» **To do**:
Look through the listing below, and wherever a line has the string "дезинсекции", pull it out.
- - - -
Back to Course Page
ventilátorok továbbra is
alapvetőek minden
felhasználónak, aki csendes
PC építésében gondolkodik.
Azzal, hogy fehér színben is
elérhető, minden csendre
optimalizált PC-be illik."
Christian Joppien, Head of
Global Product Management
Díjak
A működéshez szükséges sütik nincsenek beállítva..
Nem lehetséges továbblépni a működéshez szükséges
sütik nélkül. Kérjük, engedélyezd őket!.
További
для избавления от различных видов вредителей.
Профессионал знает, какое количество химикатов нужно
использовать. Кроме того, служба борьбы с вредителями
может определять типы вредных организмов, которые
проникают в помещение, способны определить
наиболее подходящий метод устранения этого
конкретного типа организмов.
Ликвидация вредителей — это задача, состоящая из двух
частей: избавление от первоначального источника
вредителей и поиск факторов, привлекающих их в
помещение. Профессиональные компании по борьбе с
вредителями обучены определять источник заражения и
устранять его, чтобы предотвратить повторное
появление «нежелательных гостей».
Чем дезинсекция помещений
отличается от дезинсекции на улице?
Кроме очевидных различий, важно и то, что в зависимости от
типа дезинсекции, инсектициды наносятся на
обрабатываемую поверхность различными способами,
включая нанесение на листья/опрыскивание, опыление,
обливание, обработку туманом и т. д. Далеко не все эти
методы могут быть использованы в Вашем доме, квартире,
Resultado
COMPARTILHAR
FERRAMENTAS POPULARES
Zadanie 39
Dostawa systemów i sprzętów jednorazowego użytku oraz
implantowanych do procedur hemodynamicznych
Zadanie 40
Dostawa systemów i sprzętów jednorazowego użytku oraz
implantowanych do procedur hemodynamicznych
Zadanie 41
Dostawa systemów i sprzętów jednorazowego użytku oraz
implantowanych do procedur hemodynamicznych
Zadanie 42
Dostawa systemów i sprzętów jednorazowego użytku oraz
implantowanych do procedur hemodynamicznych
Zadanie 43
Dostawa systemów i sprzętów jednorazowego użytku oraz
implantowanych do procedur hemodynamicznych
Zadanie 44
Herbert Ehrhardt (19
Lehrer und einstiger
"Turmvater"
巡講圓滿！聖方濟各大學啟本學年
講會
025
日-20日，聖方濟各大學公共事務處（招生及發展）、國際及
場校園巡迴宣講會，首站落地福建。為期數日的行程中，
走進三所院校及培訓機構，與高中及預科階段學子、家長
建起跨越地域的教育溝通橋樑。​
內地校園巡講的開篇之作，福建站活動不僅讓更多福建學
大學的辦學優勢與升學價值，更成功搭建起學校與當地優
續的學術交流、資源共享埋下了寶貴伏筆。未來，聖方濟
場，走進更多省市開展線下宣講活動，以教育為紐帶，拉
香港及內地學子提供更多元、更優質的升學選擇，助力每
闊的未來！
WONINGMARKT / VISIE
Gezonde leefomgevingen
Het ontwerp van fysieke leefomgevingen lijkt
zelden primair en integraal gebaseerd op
- - - -
» **Written solution**:
отличается от дезинсекции на улице?
типа дезинсекции, инсектициды наносятся на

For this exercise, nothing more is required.